### Stored data entries
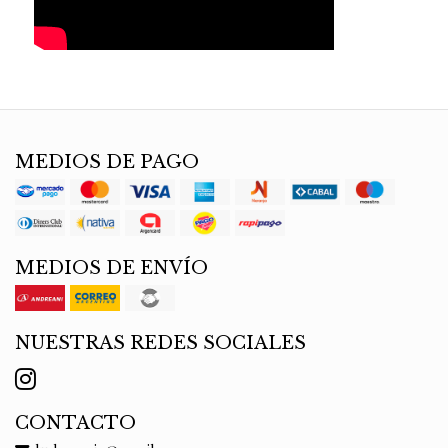
MEDIOS DE PAGO
MEDIOS DE ENVÍO
NUESTRAS REDES SOCIALES
CONTACTO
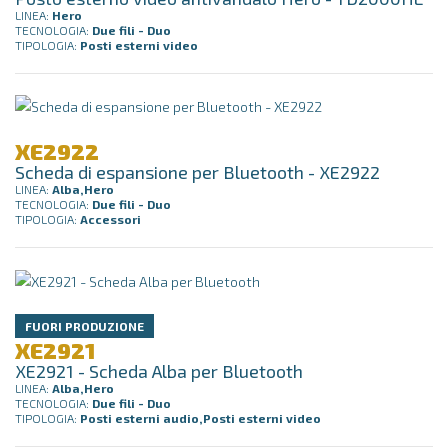
LINEA:
Hero
TECNOLOGIA:
Due fili - Duo
TIPOLOGIA:
Posti esterni video
XE2922
Scheda di espansione per Bluetooth - XE2922
LINEA:
Alba,Hero
TECNOLOGIA:
Due fili - Duo
TIPOLOGIA:
Accessori
FUORI PRODUZIONE
XE2921
XE2921 - Scheda Alba per Bluetooth
LINEA:
Alba,Hero
TECNOLOGIA:
Due fili - Duo
TIPOLOGIA:
Posti esterni audio,Posti esterni video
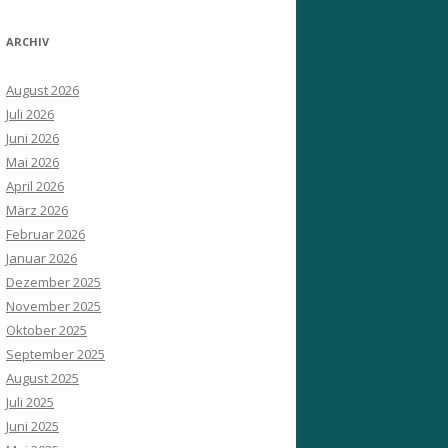
ARCHIV
August 2026
Juli 2026
Juni 2026
Mai 2026
April 2026
März 2026
Februar 2026
Januar 2026
Dezember 2025
November 2025
Oktober 2025
September 2025
August 2025
Juli 2025
Juni 2025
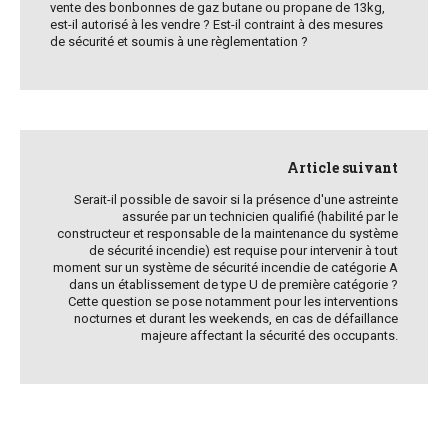
vente des bonbonnes de gaz butane ou propane de 13kg,
est-il autorisé à les vendre ? Est-il contraint à des mesures
de sécurité et soumis à une règlementation ?
Article suivant
Serait-il possible de savoir si la présence d'une astreinte
assurée par un technicien qualifié (habilité par le
constructeur et responsable de la maintenance du système
de sécurité incendie) est requise pour intervenir à tout
moment sur un système de sécurité incendie de catégorie A
dans un établissement de type U de première catégorie ?
Cette question se pose notamment pour les interventions
nocturnes et durant les weekends, en cas de défaillance
majeure affectant la sécurité des occupants.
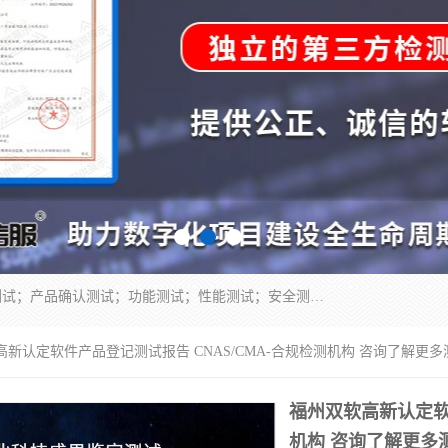
正检信服提供软件产品登记测试；科技项目验收测试；产品确认测试；功能测试；性能测试；安全测试；代码审计测试；漏洞扫描测试；渗透测试；风险评估测试；信息安全等级保护测评；双软认定；实验室建设质量体系建设；软件着作权、软件评测等服务。
高新认定软件产品登记测试报告 CNAS/CMA-合规检测机构 咨询了解更
福州双软高新认定软件
机构 咨询了解更多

### What needs to be done
The records above need to be copied exactly, with the pictures left out.

### Output of the task
MEDIOS DE PAGO
MEDIOS DE ENVÍO
NUESTRAS REDES SOCIALES
CONTACTO
LINEA:
Hero
TECNOLOGIA:
Due fili - Duo
TIPOLOGIA:
Posti esterni video
XE2922
Scheda di espansione per Bluetooth - XE2922
LINEA:
Alba,Hero
TECNOLOGIA:
Due fili - Duo
TIPOLOGIA:
Accessori
FUORI PRODUZIONE
XE2921
XE2921 - Scheda Alba per Bluetooth
LINEA:
Alba,Hero
TECNOLOGIA:
Due fili - Duo
TIPOLOGIA:
Posti esterni audio,Posti esterni video
ARCHIV
August 2026
Juli 2026
Juni 2026
Mai 2026
April 2026
März 2026
Februar 2026
Januar 2026
Dezember 2025
November 2025
Oktober 2025
September 2025
August 2025
Juli 2025
Juni 2025
vente des bonbonnes de gaz butane ou propane de 13kg,
est-il autorisé à les vendre ? Est-il contraint à des mesures
de sécurité et soumis à une règlementation ?
Article suivant
Serait-il possible de savoir si la présence d'une astreinte
assurée par un technicien qualifié (habilité par le
constructeur et responsable de la maintenance du système
de sécurité incendie) est requise pour intervenir à tout
moment sur un système de sécurité incendie de catégorie A
dans un établissement de type U de première catégorie ?
Cette question se pose notamment pour les interventions
nocturnes et durant les weekends, en cas de défaillance
majeure affectant la sécurité des occupants.
正检信服提供软件产品登记测试；科技项目验收测试；产品确认测试；功能测试；性能测试；安全测试；代码审计测试；漏洞扫描测试；渗透测试；风险评估测试；信息安全等级保护测评；双软认定；实验室建设质量体系建设；软件着作权、软件评测等服务。
高新认定软件产品登记测试报告 CNAS/CMA-合规检测机构 咨询了解更
福州双软高新认定软件
机构 咨询了解更多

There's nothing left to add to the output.